Count the lines below that include the word "Cost", then give that number and no other words.

*** Stored data ***

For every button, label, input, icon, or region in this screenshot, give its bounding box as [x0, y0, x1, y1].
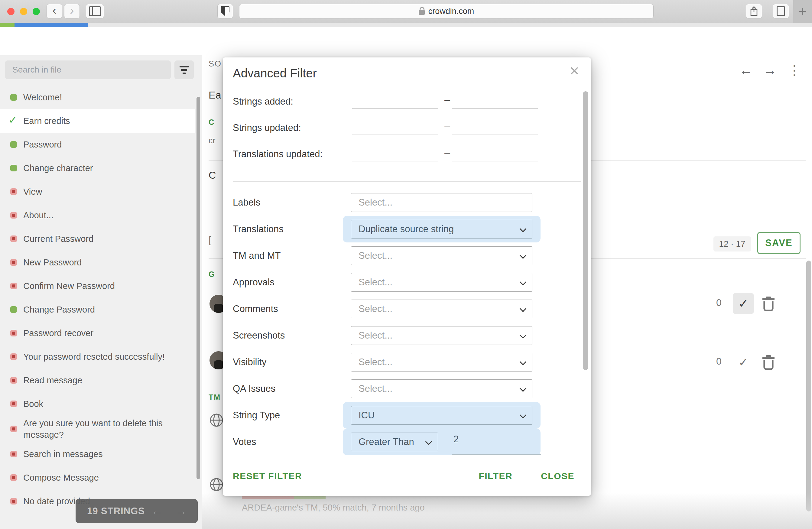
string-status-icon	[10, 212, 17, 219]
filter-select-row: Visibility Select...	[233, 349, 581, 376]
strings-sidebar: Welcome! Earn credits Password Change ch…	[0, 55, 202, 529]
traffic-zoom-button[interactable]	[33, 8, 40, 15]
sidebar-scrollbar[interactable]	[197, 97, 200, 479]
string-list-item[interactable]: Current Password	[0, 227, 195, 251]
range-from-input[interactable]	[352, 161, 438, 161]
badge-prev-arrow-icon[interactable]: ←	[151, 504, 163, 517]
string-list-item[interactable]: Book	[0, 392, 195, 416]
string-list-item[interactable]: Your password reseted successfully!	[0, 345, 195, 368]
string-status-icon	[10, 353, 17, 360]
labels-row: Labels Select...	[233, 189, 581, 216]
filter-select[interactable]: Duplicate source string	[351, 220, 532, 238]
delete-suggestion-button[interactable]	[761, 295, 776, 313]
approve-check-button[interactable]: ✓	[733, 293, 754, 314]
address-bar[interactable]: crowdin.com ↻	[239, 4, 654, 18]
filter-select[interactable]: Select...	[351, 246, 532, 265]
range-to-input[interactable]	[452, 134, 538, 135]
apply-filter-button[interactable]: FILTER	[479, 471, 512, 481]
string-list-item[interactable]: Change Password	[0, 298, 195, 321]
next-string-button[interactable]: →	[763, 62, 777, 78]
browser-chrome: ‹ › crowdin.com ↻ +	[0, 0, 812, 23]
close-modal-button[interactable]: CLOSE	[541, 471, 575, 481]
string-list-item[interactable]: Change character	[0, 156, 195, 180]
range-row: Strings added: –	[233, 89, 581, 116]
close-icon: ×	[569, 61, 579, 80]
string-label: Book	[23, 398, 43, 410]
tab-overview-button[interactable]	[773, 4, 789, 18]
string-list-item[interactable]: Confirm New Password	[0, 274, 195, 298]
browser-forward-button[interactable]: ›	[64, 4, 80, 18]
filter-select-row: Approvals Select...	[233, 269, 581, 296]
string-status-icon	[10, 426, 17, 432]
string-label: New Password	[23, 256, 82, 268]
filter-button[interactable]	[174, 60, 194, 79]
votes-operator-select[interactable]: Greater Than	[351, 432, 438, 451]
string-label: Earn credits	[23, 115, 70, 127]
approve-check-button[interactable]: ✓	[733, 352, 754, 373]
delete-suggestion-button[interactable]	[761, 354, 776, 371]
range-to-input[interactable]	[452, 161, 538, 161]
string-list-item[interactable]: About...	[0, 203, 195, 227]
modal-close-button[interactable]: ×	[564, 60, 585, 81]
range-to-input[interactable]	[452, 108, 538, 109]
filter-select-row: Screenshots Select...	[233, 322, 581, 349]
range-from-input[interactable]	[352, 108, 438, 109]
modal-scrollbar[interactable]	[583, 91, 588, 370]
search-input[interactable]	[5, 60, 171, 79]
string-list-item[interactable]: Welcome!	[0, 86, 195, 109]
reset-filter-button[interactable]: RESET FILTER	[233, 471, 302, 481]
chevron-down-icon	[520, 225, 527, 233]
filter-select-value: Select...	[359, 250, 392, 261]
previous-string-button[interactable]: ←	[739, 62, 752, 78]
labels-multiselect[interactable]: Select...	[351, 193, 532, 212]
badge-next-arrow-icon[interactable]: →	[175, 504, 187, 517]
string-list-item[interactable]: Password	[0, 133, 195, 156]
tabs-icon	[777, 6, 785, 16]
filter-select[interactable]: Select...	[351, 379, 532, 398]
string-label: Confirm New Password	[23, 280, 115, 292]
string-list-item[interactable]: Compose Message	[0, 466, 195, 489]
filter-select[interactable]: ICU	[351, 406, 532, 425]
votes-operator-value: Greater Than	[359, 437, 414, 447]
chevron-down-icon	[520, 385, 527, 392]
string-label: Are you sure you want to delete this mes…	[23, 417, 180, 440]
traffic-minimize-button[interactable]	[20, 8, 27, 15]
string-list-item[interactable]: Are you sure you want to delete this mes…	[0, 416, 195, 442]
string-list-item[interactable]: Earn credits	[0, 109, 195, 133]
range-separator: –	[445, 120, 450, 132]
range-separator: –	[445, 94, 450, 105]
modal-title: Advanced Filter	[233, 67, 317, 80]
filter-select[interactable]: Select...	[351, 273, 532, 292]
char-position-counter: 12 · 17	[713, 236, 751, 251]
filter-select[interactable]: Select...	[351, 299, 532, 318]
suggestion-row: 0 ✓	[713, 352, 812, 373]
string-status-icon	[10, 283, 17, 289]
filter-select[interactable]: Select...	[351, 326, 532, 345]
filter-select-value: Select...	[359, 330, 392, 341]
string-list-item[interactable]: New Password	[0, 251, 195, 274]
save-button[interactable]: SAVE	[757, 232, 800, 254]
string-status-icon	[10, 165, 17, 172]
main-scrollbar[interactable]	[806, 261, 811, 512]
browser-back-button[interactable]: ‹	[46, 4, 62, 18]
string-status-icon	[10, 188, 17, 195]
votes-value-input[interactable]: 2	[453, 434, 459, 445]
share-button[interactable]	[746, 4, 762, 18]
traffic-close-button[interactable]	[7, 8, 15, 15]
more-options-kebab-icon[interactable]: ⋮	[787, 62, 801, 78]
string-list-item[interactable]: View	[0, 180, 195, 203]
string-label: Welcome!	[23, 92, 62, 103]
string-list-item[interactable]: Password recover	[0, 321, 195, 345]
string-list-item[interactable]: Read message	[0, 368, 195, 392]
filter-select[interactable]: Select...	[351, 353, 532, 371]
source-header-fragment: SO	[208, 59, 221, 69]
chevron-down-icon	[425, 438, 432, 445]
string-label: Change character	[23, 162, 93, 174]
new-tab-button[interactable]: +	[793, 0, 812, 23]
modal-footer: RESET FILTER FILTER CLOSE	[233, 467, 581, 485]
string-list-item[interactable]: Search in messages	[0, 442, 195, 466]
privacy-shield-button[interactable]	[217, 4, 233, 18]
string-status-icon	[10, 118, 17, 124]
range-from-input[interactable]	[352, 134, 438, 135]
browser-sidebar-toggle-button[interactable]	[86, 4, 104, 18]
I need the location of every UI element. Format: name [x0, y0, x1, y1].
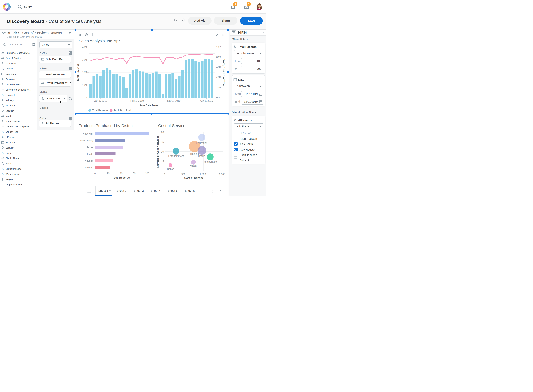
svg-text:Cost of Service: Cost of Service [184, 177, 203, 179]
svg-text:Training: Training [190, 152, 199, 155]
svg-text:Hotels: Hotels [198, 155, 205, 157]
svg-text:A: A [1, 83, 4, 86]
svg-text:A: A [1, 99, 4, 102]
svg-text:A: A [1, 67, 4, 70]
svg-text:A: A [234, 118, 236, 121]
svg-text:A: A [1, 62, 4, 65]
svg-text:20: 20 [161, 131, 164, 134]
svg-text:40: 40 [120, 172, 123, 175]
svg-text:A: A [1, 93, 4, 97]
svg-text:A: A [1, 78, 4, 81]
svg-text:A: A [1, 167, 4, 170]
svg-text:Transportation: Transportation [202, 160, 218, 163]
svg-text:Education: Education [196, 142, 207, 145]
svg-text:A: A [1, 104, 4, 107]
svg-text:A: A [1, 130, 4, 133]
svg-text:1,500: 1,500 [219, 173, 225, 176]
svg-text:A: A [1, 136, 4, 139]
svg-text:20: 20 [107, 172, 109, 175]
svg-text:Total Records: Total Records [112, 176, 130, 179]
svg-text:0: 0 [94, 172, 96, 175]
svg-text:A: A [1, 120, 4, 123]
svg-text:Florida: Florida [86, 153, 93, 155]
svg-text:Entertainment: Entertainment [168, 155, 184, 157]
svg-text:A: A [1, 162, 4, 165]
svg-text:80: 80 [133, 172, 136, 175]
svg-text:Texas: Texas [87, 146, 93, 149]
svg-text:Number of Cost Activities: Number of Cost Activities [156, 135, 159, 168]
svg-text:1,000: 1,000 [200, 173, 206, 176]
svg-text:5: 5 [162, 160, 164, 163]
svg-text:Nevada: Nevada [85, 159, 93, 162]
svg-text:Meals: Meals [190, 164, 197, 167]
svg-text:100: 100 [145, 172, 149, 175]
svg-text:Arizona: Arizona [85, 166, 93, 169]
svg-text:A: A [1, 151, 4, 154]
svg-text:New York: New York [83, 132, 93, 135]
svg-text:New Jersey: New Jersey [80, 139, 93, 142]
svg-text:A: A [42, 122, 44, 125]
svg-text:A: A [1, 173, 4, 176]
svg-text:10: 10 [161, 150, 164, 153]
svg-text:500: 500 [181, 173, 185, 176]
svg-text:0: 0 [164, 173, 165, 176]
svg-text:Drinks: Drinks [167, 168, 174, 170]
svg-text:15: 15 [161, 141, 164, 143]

*** End of Stored data ***

Answer to this exercise: 2